Adverse Events: The morphine arm experienced a higher incidence of adverse events, primarily nausea, underscoring tolerability challenges even with low-dose opioid therapy.
Expert Commentary
This study rigorously addresses an important clinical conundrum: how to balance breathlessness relief against respiratory risks with opioid use in COPD. The objective polysomnography data contribute novel insights that low-dose morphine neither improves sleep architecture nor reduces respiratory events, yet poses a clear hypoventilation risk.

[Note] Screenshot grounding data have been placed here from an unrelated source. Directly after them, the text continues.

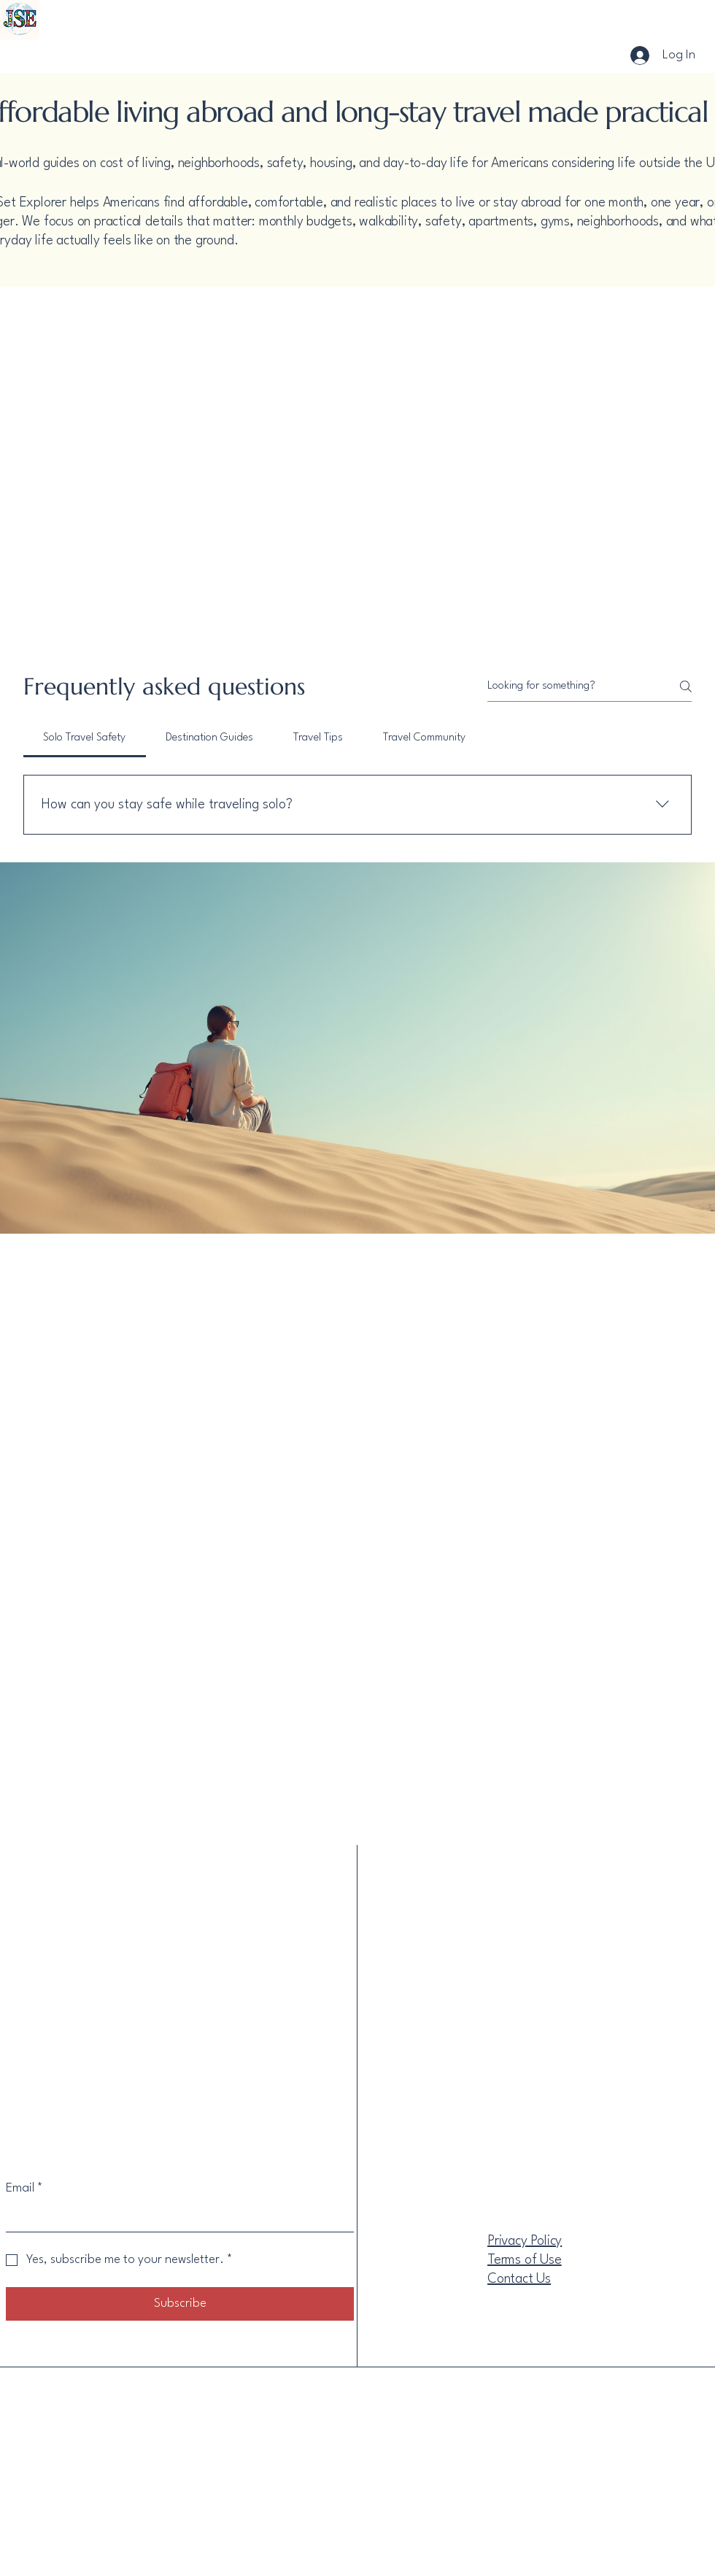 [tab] (84, 738)
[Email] (175, 2217)
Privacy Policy (524, 2241)
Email (24, 2188)
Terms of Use (524, 2260)
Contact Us (519, 2279)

This respiratory depression during sleep could exacerbate chronic CO2 retention and hypoxemia, raising safety concerns that must temper enthusiasm for opioid use in this population.
The lack of improvement in subjective breathlessness contrasts with some previous uncontrolled reports, suggesting that morphine’s symptomatic benefit may be less robust or heterogeneous. Notably, next-day alertness and psychomotor function were preserved, which partially alleviates concerns regarding residual sedation at the studied dose.
Limitations include the small sample size and short treatment duration, which restrict conclusions on long-term safety and efficacy. The crossover design is a methodological strength, minimizing inter-individual variability. Future studies should explore patient subgroups, dose-response relationships, and integration of multimodal breathlessness management strategies.
Clinicians must carefully weigh these findings against clinical need, considering alternative therapies and vigilant monitoring when prescribing opioids in COPD.
Conclusion
In summary, this randomized crossover trial demonstrates that sustained-release low-dose morphine does not alter sleep efficiency or sleep-disordered breathing frequency in patients with COPD but significantly increases nocturnal hypoventilation and reduces oxygen saturation. There was no observed symptomatic breathlessness improvement or impairment in daytime alertness, while adverse effects such as nausea were more frequent. These results call for cautious prescription of opioids for chronic breathlessness in COPD, emphasizing the need to balance potential symptomatic relief against respiratory safety risks during sleep. Further larger trials and mechanistic studies are warranted to optimize management strategies for this challenging symptom.
References
Altree TJ, Pinczel AJ, Toson B, Loffler KA, Hudson AL, Zeng J, Proctor S, Naik G, Mukherjee S, Catcheside P, Somogyi A, Currow DC, Eckert DJ. The Effects of Low-Dose Morphine on Sleep and Breathlessness in COPD: A Randomized Trial. Chest. 2025 Jun;167(6):1578-1590. doi:10.1016/j.chest.2024.11.040. Epub 2024 Dec 13. PMID: 39675518.
Additional relevant literature:
Currow DC, McDonald C, Oaten S, et al. Once-daily opioids for chronic breathlessness: a dose increment and pharmacovigilance study. Eur Respir J. 2013;42(6):1574-1583.
Ekström M, Bajwah S, Bland JM, et al. Safety of benzodiazepines and opioids in very severe respiratory disease: national prospective study. BMJ. 2014;348:g445.
American Academy of Sleep Medicine. International Classification of Sleep Disorders, 3rd ed. Darien, IL: AASM; 2014.